Do you remember that scene? Tom Cruise dancing around the house in his underwear celebrating his independence while his parents are on vacation? And then things just go downhill from there! (If you don’t remember it, then it is probably because you were too young, or you live a “sheltered” life.)
Have you ever had that experience when you felt like you just couldn’t get ahead? Every time you thought you were turning a corner and things were getting back on track, something else would happen! You got into a car accident. Then your dog died. Then you got laid off, your parents told you they were divorcing, the stock market tanked, your girlfriend left you. . . ahhh! Can’t just one thing go right, PLEASE?
Ok, well not all of our lives play out like a sad country song, but I’m guessing it is safe to say that most of us have all had days, weeks, or months that feel that way. And the reality is that sometimes bad stuff happens in quick bursts.
But I hope that it is also true that you have had some moments of sunshine throughout your life. Hopefully the good times have outweighed the bad times.
So what does this really have to do with financial planning or investing? It is that we all live with risk. Every day. Every hour. Things happen that we would prefer hadn’t. But the important thing is how we are prepared for them, and how we react.
As I am writing this, the Dow Jones is bumping around the 20,000 mark, an all-time high. Quick question, do you think there is a good chance it will go down again in the near future? (Answer = yes). If it does, what will the impact be on your portfolio or retirement plans? Are you prepared for a decline, both financially, but probably more importantly. . . mentally? Are you going to run for the hills and buy gold, or are you going to ride out the storm?
You see, your ability to deal with risk comes from your ability to prepare mentally for the things that will eventually go wrong in your life. Knowing how you will react when your car breaks down is as important as whether you have roadside assistance.
While nobody can predict the future, there is a strong likelihood that the markets will go up and down on their way toward long term growth. If you like to ride roller coasters, you know that when you strap yourself into the seat that there is a very, very small (but still real) chance that the entire ride will come off the tracks and you will plummet to your death.
But you do it anyway because it is fun. You are making a calculated decision that the enjoyment that you receive from the ride outweighs the likelihood of experiencing a tragic death (but probably not from hurling on yourself).
So what’s the takeaway? It’s this. . . investing is a risky business. There is no guarantee that you will make money. If you are an investor, there is a good chance you will lose money at some point. But there is also a chance for you to make money.
Accepting and managing risk is the price investors pay for the potential for growing their investment over time. And historically speaking being well invested in the markets has provided that potential for growth, while also mitigating other risks, such as inflation.
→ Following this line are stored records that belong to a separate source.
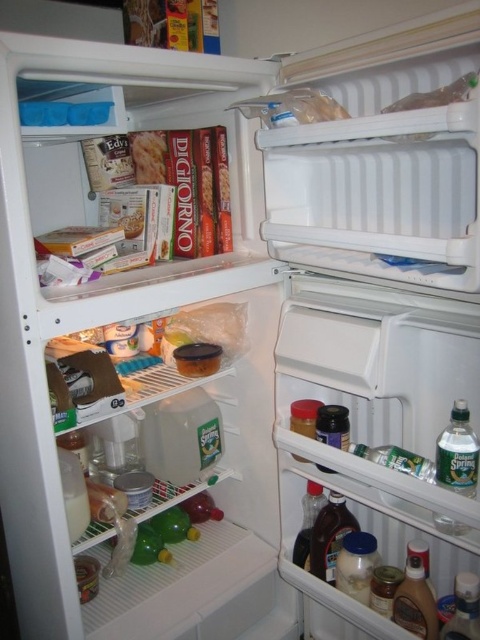 You are organizing the items in the refrigerator and need to place a new item between the clear plastic water at lower right and the dark brown glass at lower center. Is there enough space between them to fit a 10 cm wide container?

The clear plastic water at lower right is positioned on the right side of dark brown glass at lower center. Since the distance between them isn not specified, but the clear plastic water is to the right of the dark brown glass, there might be space, but it depends on their exact positions. However, without specific measurements, we can only confirm their relative positions, not the available space.

You are trying to reach two points inside the open refrigerator. One point is at coordinate point(445,472) and the other is at coordinate point(317,544). Which point would be easier to reach without moving your hand too much?

Point(445,472) is closer to the camera than point(317,544), so it would be easier to reach without moving your hand too much.

You are organizing the fridge and need to move the clear plastic water at lower right and the dark brown glass at lower center. Which item is located above the other?

The clear plastic water at lower right is positioned over the dark brown glass at lower center, so it is above it.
As I said, we live with both known and unknown risks in every day of our lives, but we manage those risks by making educated, well-informed decisions (unlike Joel Goodson, Tom Cruise’s character in the movie). You do this every time you get in your car to go somewhere, and the same is true when you invest in financial markets. You know there is a chance for loss, and you weigh that against the opportunity for growth. So the bottom line is that while investing is a risky business, it doesn’t need to be overly risky for you. Start slowly and simply, and where your comfort level is.
And you may be surprised at the lessons you learn along the way. Just hopefully not quite in the same way that Joel learned his lessons about the right way to manage risk.